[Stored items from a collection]

[Start of section]

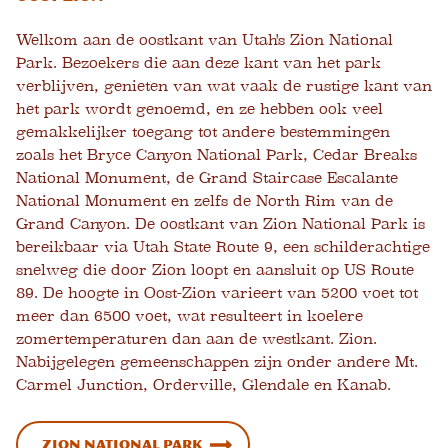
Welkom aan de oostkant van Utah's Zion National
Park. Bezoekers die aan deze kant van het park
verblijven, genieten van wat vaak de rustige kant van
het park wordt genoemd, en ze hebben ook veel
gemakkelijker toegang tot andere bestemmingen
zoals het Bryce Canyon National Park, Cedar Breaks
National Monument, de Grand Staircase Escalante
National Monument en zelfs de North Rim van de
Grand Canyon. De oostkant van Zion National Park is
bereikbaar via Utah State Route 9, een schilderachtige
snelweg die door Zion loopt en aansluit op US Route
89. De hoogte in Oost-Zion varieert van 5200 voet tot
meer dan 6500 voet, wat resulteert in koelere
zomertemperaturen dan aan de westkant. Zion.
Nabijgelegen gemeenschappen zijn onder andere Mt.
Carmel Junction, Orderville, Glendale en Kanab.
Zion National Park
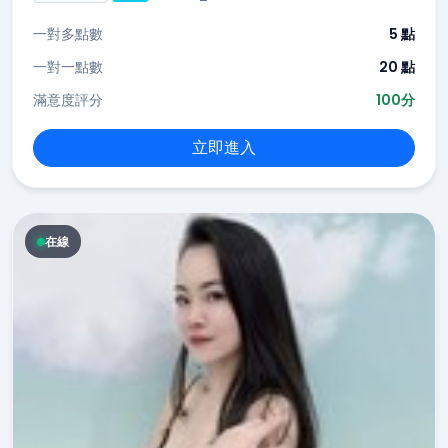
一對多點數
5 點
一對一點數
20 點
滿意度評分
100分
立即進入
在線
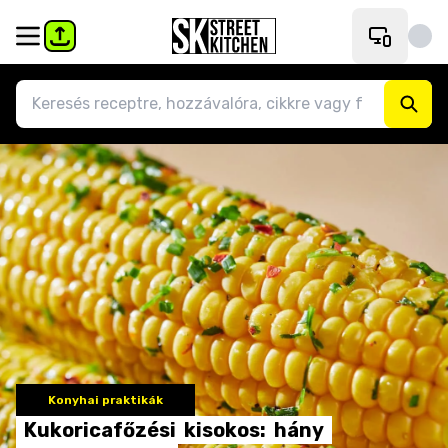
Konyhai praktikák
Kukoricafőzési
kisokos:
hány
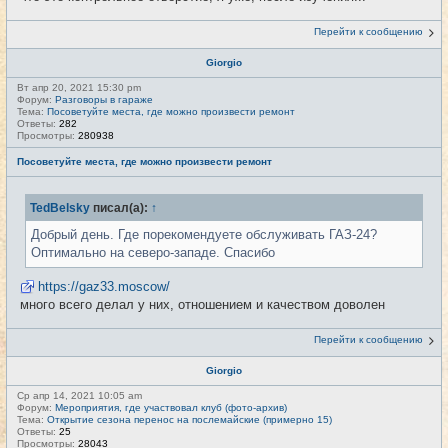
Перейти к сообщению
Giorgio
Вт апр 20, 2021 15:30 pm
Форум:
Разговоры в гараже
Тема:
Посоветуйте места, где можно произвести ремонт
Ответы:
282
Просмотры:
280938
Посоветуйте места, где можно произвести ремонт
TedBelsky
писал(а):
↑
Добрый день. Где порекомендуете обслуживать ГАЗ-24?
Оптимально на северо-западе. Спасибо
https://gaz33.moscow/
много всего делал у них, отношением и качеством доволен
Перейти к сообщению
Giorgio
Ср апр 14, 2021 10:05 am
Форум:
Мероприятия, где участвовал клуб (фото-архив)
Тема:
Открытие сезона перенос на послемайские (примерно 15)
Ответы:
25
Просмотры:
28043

[End of section]
[Start of section]

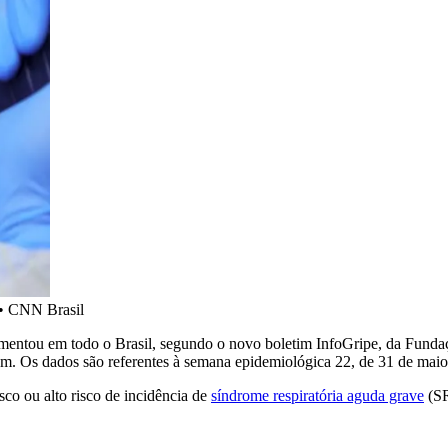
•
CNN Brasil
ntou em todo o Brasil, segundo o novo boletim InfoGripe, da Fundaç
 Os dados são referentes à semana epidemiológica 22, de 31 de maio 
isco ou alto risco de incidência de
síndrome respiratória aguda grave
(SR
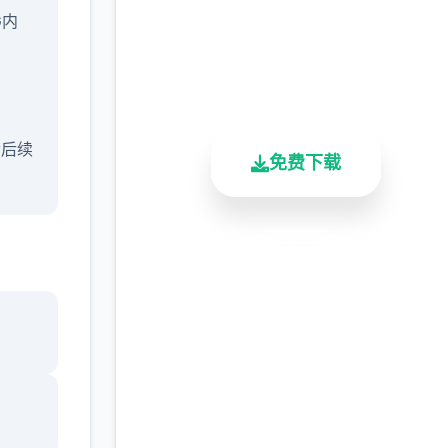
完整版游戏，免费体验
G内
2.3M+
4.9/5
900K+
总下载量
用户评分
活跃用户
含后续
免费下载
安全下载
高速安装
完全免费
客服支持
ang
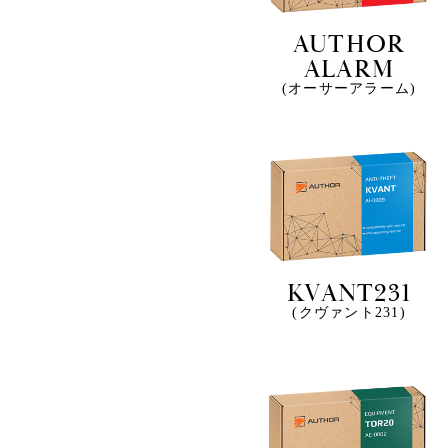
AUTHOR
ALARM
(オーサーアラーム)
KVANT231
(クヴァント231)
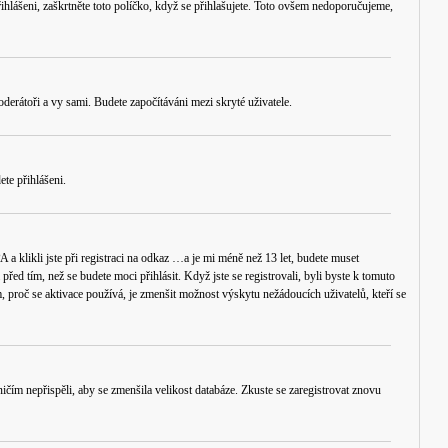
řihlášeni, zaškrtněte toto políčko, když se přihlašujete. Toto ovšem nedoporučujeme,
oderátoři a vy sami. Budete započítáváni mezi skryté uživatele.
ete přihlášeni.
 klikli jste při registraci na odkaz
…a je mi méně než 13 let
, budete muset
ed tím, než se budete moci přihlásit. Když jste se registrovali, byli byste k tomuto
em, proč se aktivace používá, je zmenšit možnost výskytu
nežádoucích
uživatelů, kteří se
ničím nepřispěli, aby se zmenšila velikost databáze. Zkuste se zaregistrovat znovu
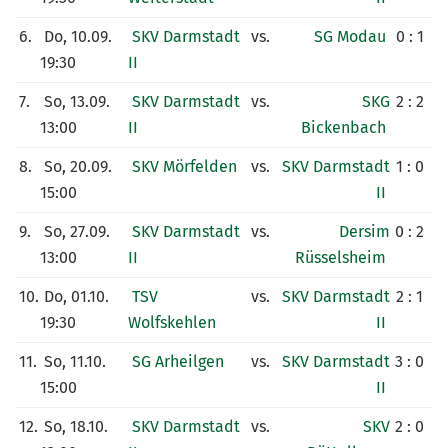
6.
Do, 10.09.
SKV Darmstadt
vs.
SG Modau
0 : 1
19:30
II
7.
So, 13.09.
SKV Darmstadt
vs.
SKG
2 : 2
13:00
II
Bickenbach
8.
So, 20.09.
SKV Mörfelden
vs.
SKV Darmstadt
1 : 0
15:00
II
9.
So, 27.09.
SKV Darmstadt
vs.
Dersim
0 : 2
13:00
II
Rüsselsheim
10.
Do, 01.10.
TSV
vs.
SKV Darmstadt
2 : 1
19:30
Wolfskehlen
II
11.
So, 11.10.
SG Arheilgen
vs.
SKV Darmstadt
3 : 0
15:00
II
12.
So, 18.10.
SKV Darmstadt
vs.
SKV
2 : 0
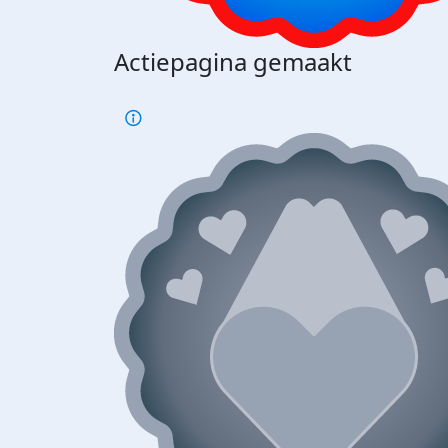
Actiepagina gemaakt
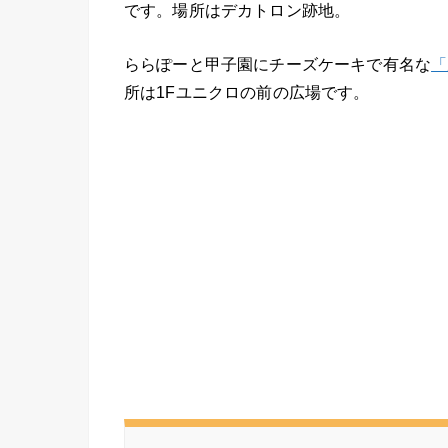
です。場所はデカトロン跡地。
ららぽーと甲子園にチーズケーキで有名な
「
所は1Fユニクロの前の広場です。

[End of section]
[Start of section]

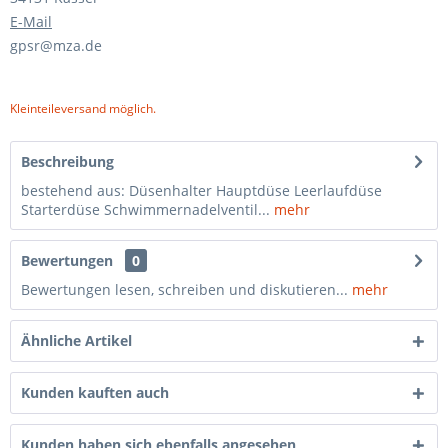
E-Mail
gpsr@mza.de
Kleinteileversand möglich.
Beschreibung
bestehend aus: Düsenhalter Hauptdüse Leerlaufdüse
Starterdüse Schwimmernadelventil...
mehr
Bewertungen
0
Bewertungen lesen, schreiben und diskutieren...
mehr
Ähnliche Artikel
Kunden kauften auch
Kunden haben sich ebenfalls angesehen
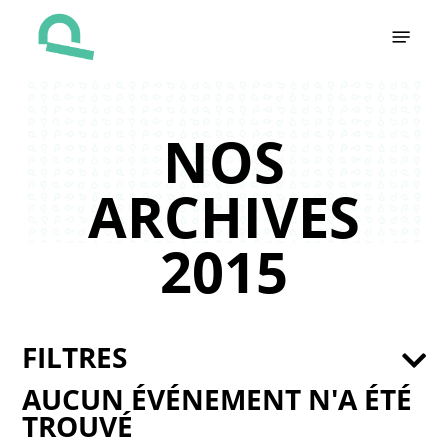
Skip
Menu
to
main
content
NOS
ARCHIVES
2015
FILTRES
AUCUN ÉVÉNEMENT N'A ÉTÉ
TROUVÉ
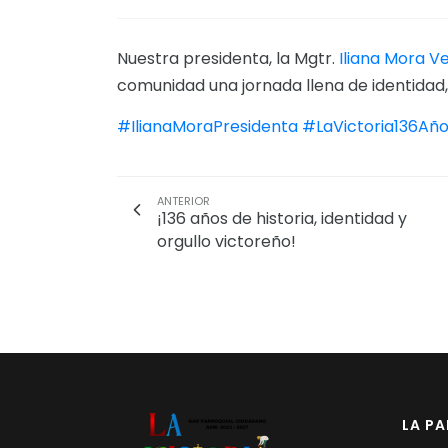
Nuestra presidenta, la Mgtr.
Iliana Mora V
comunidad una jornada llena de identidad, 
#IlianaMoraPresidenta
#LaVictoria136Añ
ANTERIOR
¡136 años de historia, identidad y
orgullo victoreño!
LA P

[End of section]

Reproduce the entries above exactly, but only the lines between the line holding "Welkom aan de" and the line holding "National Monument en", inclusive.

Welkom aan de oostkant van Utah's Zion National
Park. Bezoekers die aan deze kant van het park
verblijven, genieten van wat vaak de rustige kant van
het park wordt genoemd, en ze hebben ook veel
gemakkelijker toegang tot andere bestemmingen
zoals het Bryce Canyon National Park, Cedar Breaks
National Monument, de Grand Staircase Escalante
National Monument en zelfs de North Rim van de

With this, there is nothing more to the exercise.